▶ _Work order_
Filter the entries down to the lines containing "Show", and copy those lines.

-------

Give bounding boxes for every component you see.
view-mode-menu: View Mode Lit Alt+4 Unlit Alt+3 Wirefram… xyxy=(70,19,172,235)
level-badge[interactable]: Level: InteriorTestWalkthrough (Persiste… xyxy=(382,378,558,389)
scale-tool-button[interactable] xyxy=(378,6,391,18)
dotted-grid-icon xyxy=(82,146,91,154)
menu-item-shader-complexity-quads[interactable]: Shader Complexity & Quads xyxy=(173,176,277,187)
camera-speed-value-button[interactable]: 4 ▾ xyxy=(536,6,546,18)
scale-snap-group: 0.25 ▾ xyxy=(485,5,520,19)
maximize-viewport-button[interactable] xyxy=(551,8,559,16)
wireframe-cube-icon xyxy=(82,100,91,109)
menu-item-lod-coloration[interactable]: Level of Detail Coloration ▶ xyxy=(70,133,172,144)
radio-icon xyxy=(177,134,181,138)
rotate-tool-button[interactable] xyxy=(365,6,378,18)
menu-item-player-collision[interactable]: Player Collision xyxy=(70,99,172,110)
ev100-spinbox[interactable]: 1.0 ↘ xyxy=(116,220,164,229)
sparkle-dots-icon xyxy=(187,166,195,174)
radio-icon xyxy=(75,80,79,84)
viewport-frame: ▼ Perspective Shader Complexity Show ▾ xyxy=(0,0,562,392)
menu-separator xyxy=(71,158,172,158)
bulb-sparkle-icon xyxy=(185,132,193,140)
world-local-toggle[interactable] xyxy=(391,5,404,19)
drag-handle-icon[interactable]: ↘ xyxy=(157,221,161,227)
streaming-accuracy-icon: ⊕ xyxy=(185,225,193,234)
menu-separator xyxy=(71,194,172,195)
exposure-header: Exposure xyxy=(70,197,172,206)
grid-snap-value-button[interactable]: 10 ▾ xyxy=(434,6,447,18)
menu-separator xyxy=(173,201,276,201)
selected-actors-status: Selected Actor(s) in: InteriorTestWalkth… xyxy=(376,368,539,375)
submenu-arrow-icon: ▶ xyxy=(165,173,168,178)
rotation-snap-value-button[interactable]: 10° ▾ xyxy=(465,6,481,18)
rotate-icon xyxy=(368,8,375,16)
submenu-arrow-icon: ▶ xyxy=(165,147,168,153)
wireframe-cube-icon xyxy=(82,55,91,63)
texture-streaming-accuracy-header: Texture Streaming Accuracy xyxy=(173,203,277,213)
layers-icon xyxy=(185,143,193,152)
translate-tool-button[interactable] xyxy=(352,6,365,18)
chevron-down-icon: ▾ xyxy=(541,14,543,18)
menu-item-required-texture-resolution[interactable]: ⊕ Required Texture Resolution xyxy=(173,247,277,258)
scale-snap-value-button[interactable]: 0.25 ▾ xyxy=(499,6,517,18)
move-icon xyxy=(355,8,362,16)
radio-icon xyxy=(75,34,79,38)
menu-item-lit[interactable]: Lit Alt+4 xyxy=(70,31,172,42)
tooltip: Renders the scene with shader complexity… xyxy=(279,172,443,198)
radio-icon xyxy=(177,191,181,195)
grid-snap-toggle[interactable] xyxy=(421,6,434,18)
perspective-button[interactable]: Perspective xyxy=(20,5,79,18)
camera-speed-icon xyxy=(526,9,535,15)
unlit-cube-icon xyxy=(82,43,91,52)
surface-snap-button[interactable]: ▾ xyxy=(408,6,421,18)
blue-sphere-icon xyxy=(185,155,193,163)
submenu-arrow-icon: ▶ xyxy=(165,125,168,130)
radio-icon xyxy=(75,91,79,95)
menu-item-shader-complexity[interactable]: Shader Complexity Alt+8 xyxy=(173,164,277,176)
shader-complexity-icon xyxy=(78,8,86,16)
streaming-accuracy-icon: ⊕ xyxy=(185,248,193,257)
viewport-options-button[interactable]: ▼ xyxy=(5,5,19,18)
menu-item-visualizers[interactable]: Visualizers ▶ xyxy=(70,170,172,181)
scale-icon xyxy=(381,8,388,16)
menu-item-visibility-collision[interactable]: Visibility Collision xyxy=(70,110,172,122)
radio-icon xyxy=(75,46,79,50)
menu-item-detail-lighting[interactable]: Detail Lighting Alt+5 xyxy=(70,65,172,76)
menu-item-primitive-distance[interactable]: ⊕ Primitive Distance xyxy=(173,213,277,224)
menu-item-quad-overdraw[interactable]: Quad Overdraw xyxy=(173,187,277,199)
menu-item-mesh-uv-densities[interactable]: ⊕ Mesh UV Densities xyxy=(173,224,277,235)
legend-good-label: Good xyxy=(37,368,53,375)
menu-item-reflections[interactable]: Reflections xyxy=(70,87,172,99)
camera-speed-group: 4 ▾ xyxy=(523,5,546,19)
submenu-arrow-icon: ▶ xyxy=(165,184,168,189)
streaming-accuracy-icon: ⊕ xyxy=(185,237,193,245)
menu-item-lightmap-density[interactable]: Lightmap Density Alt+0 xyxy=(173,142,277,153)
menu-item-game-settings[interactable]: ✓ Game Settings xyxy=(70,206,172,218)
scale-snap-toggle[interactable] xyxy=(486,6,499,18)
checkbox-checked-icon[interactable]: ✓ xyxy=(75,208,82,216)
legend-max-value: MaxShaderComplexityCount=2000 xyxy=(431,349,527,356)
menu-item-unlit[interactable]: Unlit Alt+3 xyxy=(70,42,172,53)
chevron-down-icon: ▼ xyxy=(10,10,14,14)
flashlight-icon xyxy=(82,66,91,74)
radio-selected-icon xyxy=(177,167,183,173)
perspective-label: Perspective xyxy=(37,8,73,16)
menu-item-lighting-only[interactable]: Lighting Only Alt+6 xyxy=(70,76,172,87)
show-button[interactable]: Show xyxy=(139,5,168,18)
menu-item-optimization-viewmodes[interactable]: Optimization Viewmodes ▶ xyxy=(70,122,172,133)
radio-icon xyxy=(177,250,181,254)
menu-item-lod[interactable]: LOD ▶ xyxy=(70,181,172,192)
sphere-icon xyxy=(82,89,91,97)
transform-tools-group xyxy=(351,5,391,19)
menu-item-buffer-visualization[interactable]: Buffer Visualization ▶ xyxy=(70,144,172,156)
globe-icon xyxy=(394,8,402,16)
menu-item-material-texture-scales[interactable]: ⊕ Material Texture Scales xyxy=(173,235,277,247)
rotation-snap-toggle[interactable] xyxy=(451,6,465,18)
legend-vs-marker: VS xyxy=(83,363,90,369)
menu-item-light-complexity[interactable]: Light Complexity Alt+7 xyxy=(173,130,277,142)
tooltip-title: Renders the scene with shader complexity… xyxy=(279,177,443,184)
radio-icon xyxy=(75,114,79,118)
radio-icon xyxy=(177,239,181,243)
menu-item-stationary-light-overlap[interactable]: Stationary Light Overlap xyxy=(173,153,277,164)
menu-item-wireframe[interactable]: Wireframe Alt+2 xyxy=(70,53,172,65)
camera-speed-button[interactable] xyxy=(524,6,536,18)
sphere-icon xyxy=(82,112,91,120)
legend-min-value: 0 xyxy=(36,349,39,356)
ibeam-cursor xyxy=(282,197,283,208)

-------

▶ _Reply_
viewport-frame: ▼ Perspective Shader Complexity Show ▾ xyxy=(0,0,562,392)
show-button[interactable]: Show xyxy=(139,5,168,18)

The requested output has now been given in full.